Over the last three decades EarthSpirit has always provided me with a connection to people of spirit: people who have become friends and family, colleagues and collaborators. Just as we sometimes take our families, our friends, and our community for granted, assuming they will always be there for us, I admit that I sometimes forget that EarthSpirit could be as ephemeral as any non-profit, and only continues to exist because of the energy and dedication of its volunteers and donors. If I do not feed it, some day I may find that it has faded away, and will not be there three decades from now when some young man or young woman in Boston or Scotland or Spain or Lithuania is looking to connect with a larger world of spirit.

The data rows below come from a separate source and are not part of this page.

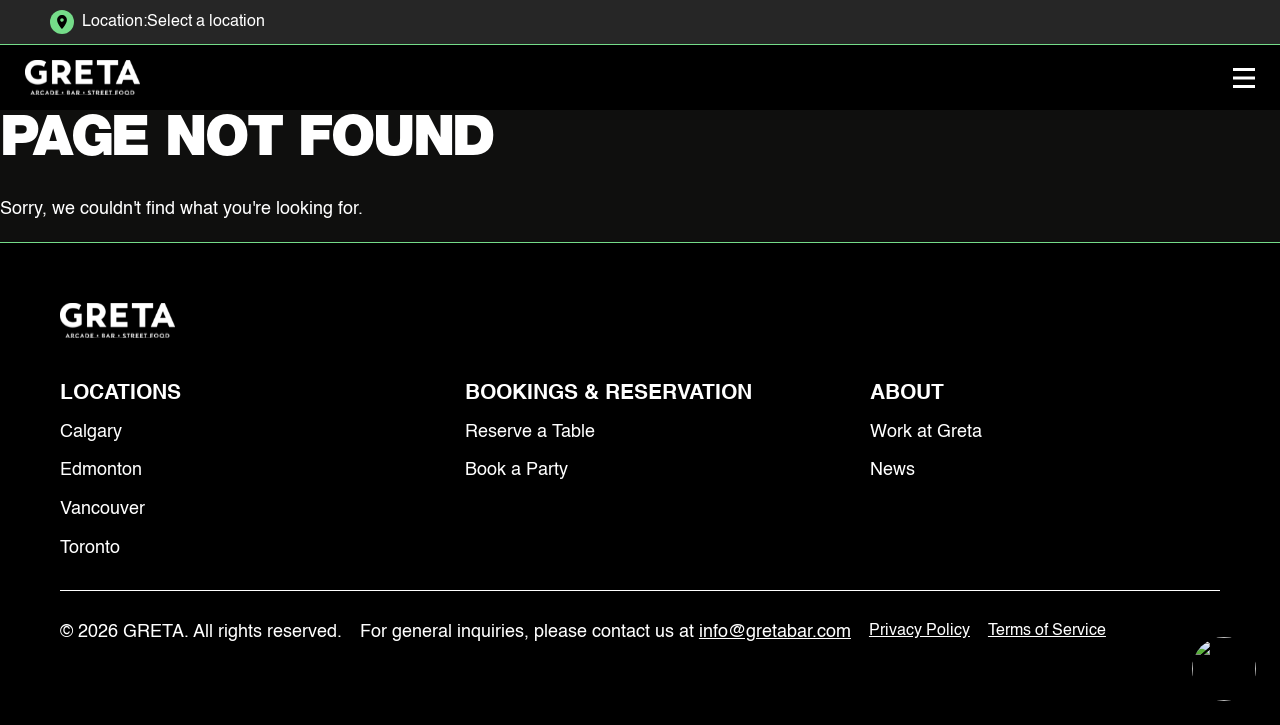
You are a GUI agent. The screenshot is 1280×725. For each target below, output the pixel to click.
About (907, 393)
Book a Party (516, 470)
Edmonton (101, 470)
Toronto (90, 548)
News (892, 470)
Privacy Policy (919, 631)
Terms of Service (1047, 631)
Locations (120, 393)
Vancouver (102, 509)
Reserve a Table (530, 432)
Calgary (91, 432)
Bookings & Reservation (608, 393)
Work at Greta (926, 432)
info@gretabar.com (775, 632)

EarthSpirit is now engaged in its annual fundraising campaign to help support the work we do both locally and around the world.  Learn more or please make a gift here.

On music and roots

By Deirdre Pulgram Arthen

This past weekend I attended the Old Songs Festival just outside of Albany, NY, as I have done for all but two of the last dozen years. It is a place that feeds my soul. I get to dance and sing, listen to and play music —  and relax, with no performance expectations from anyone. The musicians who come there are, for the most part, people who feel the roots of their music: they study their traditions in great depth and absorb them into their bodies, then exude them in their playing and singing. Their motivation is love — not fame or fortune, but love of music, love of the old ways themselves, love of the people who brought the traditions into being and of those people who carried them on, love of harmony, love of community, love of our species, love of the earth.  Many of the people who perform, organize, and attend have deep and long-held commitments to social justice and to the environment. Many have been political activists for decades. Very few preach. Instead we bask the joy of making music together as we walk through the fairgrounds and feel the satisfaction found in sharing the work of making the world a better place.

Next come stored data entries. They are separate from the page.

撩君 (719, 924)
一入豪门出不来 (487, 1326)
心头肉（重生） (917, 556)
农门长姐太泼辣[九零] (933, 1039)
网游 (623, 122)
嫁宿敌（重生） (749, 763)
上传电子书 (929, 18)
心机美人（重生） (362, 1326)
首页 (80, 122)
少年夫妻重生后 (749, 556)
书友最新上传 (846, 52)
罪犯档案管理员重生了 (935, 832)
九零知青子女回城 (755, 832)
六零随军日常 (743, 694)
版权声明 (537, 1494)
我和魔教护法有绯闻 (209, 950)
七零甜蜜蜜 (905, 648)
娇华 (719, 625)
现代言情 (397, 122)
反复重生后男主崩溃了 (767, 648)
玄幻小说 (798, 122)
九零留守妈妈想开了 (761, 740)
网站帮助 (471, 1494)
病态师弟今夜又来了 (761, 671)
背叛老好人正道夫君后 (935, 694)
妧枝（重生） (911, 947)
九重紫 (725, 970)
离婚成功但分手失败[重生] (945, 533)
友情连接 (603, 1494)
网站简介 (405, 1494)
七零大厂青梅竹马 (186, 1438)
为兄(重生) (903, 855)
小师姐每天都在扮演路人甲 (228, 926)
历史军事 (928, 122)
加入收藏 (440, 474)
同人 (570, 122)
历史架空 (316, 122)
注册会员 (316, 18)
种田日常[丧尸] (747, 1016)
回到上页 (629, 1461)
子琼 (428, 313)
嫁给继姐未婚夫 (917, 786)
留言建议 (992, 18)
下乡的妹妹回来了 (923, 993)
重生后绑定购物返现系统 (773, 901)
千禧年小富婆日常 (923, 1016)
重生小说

Gordon Bok and Archie Fisher performing

Gordon Bok and Archie Fisher performing at Old Songs 2013 (photo by Andras Corban Arthen)

While there were many things that I loved that weekend, there was a song that Gordon Bok performed that especially touched me.  It was something that he had written years ago as a result of listening to the marine radio channel in Maine, which he said he does for entertainment sometimes. It was essentially a conversation between two lobster fishermen. One was stuck and, over the course of the song, the other one came to help. That was it, really.  But something in the way that Gordon captured all of us in the fairly common conversation of two men on the water was just magic to me. There they were, fishermen on the ocean – that vast and moving body of water that cares nothing for people, but still feeds us and gives us life. And here we all are, humans in a universe that is not centered on our needs and desires, but which we must live in and depend on while we are incarnate beings.  We can forget sometimes that we are also floating – maybe near the rocks, maybe out of our depth – and that the simple act of accepting an offer of help allows both us and our neighbors to experience ourselves more fully as the interconnected beings that we are. The song held the magic of knowing, and Gordon shared that knowing with us all.

I find my own path reflected in that community of music makers. I, too, value the roots of my traditions and those who have brought them forward, and I find in the shared songs and dances true expressions of the joy of being human, fully intertwined with all that is creation.